A Gentle Introduction to GPU Programming using Numba¶

By Lokesh Kumar T

Sept 2018

IIT Madras

Overview of the Talk¶

CPUs and GPUs
Whats Heterogenous Computing?
Introduction to GPU Programming Terminologies
Introduction to Numba
Lets multiply a vector by 2 in GPU!
Matrix Multiplication in a GPU
How to proceed further?

CPU: work on a variety of different calculations
GPU: best at focusing all the computing abilities on a specific task
CPU: few cores (up to 24) optimized for sequential serial processing
GPU: thousands of smaller and more efficient cores for a massively parallel architecture
GPUs provide superior processing power, memory bandwidth and efficiency over their CPU counterparts.

How to exploit the Sequential Acceleration of CPU and Parallel Acceleration of GPU?¶

heterogenous

Heterogenous Computing¶

Basic Idea¶

basic_idea

How does GPU manage to accelerate compute intensive tasks?¶

Uses parallel programming strategy
- Breaks the tasks into several smaller sub tasks

Many versions of the sub-tasks operating different data

Works on the sub tasks simultaneously (parallely).

How does CPU approach this same task?¶

Uses single thread. Single stream of instructions.

Tries to accelerate that single stream of instruction.

Sequential Processing!

What are those `tasks`?¶

Computational tasks¶

Matrix Multiplications
Vector Addition
Fast Fourier Transforms

Signal Processing techniques
Deep Learning Workloads

Breaking a task into sub-tasks¶

Crutial to attain maximum performance

Depends from task to task

Some tasks are easier and straight-forward than others

Lets see an example

Vector Addition¶

Vectors are columns of numbers

$$\vec{a} = \begin{bmatrix}1 \\2\\\vdots\\n\end{bmatrix}_{n \times 1}$$

Lets take 2 vectors $\vec{a}, \vec{b}$ both in $\mathbb{R}^n$ (n-dimensional space).

$ \vec{a} = \begin{bmatrix}a_1 \\a_2\\\vdots\\a_n\end{bmatrix} $

$ \vec{b} = \begin{bmatrix}b_1 \\b_2\\\vdots\\b_n\end{bmatrix} $

Whats $\vec{a} + \vec{b}$ ? (Vector addition)

Element wise addition

$ \vec{a} + \vec{b} = \begin{bmatrix}a_1 + b_1\\a_2+b_2\\a_3+b_3\\\vdots\\a_n+b_n\end{bmatrix} $

In [ ]:

for i in range(n):
    c[i] = a[i] + b[i]

How to split it into sub tasks?¶

In other words parallelize it?

Here are the steps (simple algorithms):¶

Identify independent instructions (operations)
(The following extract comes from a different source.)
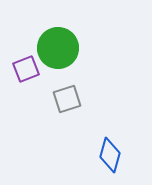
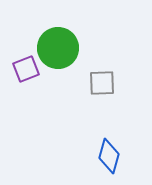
gray square: moved 35 px right, 16 px up; rotated 16 degrees clockwise
blue diamond: moved 1 px left, 1 px down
Identify their input of these indepedent operations

Finalze your fundamental unit that will have several versions running parallely.

Revisiting Visiting Vector Addition¶

Whats the fundamental operation performed?
Whats the input for this operation to be performed?

Fundamental Operation: Addition of 2 numbers

Input: One Elements from 2 vectors a[i], b[i]

Same operation is performed on different data items. (here $a[i], b[i]$)

SIMD Processing - Single Instruction Multiple Data Processing

Our Approach to program this addition in GPU:¶

Replicate addition on different compute units in GPUs
Give appropriate inputs to these units so that they perform useful operation.
Aggregate the each units output and send it to CPU

Terminologies¶

Device: GPU (Device memory: GPU Memory)

Host: CPU (Host Memory: CPU Memory)

Kernel: The function that runs in GPU
- Whats our kernel in vector addition?

Threads: The computational units in GPUs. Runs a version of the kernel.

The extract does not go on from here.